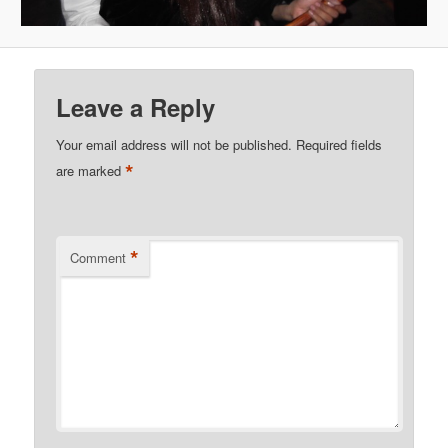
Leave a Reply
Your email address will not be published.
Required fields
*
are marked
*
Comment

━━━

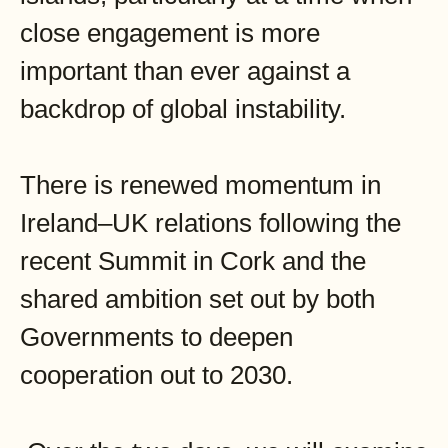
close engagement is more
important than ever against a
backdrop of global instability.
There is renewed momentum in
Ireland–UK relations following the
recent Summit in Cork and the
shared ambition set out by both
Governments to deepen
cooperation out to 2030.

━━━

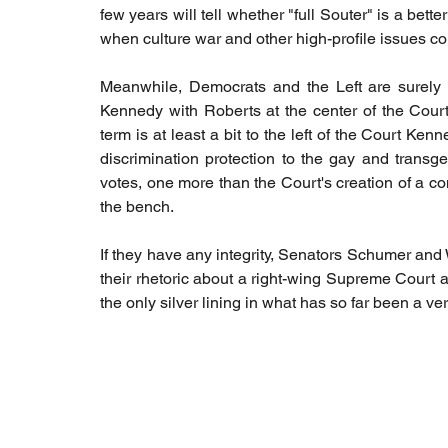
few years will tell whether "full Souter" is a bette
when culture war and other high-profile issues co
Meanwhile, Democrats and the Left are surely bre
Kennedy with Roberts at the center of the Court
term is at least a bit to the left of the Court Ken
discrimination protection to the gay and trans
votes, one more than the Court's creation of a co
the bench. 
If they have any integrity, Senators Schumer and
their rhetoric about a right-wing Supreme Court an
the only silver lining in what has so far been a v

━━━

* Exercise requirements: When you reach the line containing "their rhetoric about" in the data above, start copying exactly, and stop after the line containing "the only silver".

* Written response:
their rhetoric about a right-wing Supreme Court an
the only silver lining in what has so far been a v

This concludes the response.